Fraternidade

3 1 0
                                    


O que define família são as ligações invisíveis que superam os laços de sangue

Arthur esperava retornar a rotina depois do acampamento, não dar de cara com um irmão adolescente confortavelmente instalado no sofá da sala.

— Já tem três dias que eu tô sozinho nesse cubículo. — A voz e os traços eram tão semelhantes a Lafayete que Arthur recuou um passo, avaliando o rapaz dos pés à cabeça.

O garoto era loiro, a pele clara de um tom mais rosado que a pele de Arthur, os olhos mais esverdeados que os de Fernando, maxilar um pouco quadrado e cachos dourados que faziam Fernando pensar nele como um carneirinho fofo.

Jorge recuou diante do olhar gélido de Arthur. Tinha esperado dias para encontrar os irmãos mais velhos e achava que estava pronto para qualquer reação depois que o pai despreocupadamente o deixou no apartamento.

— Não tem nada na geladeira — resmungou. — E parece que essa bosta de lugar não tem um restaurante que entrega em casa. A propósito, caso não me reconheçam, sou Jorge, vou morar aqui e...

— O pai te deixou aqui sozinho faz três dias? — Arthur ainda observava o garoto, que se mexeu desconfortável.

Fernando e Arthur sabiam da existência de Jorge. Não o conheciam, mas sabiam que era filho de uma mulher bem mais jovem que as mães deles que, ao descobrir o caráter de Lafayete, pegou a melhor pensão que pôde e se mudou para a França.
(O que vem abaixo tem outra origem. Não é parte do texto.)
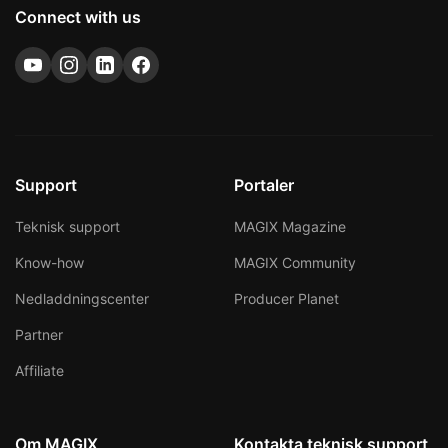
skyddade. Det är ett utmärkt val om du vill ha ett
Connect with us
smidigare och effektivare arbetsflöde för att skapa
bildspel.
Support
Portaler
Teknisk support
MAGIX Magazine
Know-how
MAGIX Community
Nedladdningscenter
Producer Planet
Partner
Affiliate
Om MAGIX
Kontakta teknisk support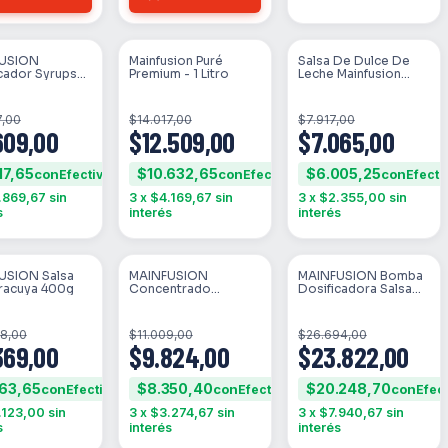
USION
Mainfusion Puré
Salsa De Dulce De
STOCK
SIN STOCK
SIN STOCK
cador Syrups
Premium - 1 Litro
Leche Mainfusion
e
440g
7,00
$14.017,00
$7.917,00
609,00
$12.509,00
$7.065,00
17,65
$10.632,65
$6.005,25
con
con
con
.869,67
sin
3
x
$4.169,67
sin
3
x
$2.355,00
sin
s
interés
interés
USION Salsa
MAINFUSION
MAINFUSION Bomba
STOCK
SIN STOCK
SIN STOCK
racuya 400g
Concentrado
Dosificadora Salsa
Limonada Tropical
De Chocolate 1,15kg
930ml
98,00
$11.009,00
$26.694,00
369,00
$9.824,00
$23.822,00
963,65
$8.350,40
$20.248,70
con
con
con
.123,00
sin
3
x
$3.274,67
sin
3
x
$7.940,67
sin
s
interés
interés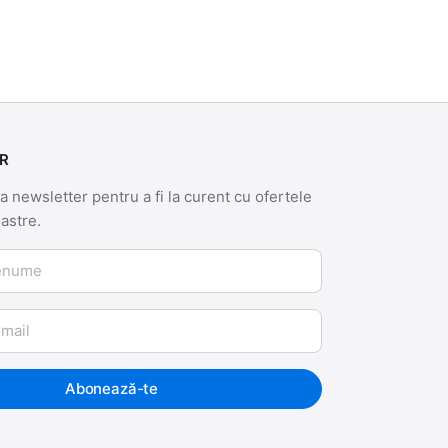
R
 newsletter pentru a fi la curent cu ofertele
oastre.
me
Abonează-te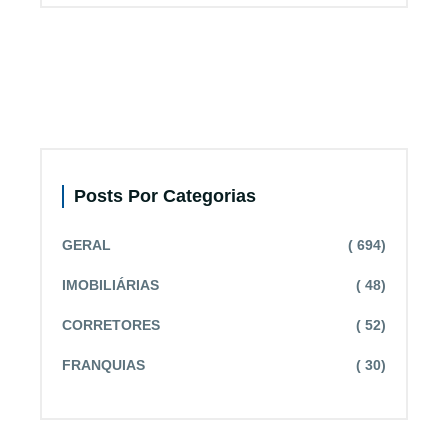
Posts Por Categorias
GERAL
( 694)
IMOBILIÁRIAS
( 48)
CORRETORES
( 52)
FRANQUIAS
( 30)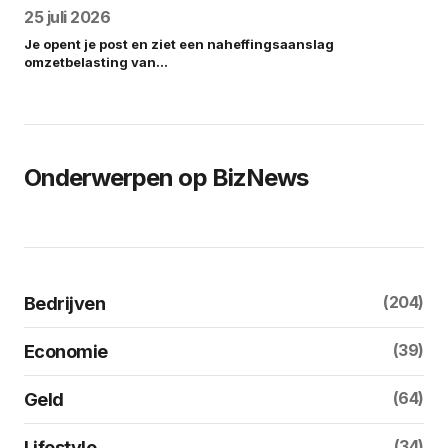
25 juli 2026
Je opent je post en ziet een naheffingsaanslag
omzetbelasting van…
Onderwerpen op BizNews
(204)
Bedrijven
(39)
Economie
(64)
Geld
(34)
Lifestyle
Nas poucas vezes que pensaram no irmão mais novo, imaginavam que estivesse livre da desconhecida força gravitacional que prendia algumas pessoas naquela cidade.

Estavam errados.

— Não é como se eu fosse uma criança que precisa de babá.

— É bem a cara dele! — Arthur suspirou se acomodando na poltrona à frente. — Sua mãe sabe que ele te jogou aqui e foi embora?

Fernando lançou um olhar de repreensão para Arthur e caminhou até o garoto, que encolheu o corpo na defensiva. Fernando era alto e tinha a pele em um tom mais dourado que nas fotos, queimado de sol, cabelos castanhos volumosos e ondulados.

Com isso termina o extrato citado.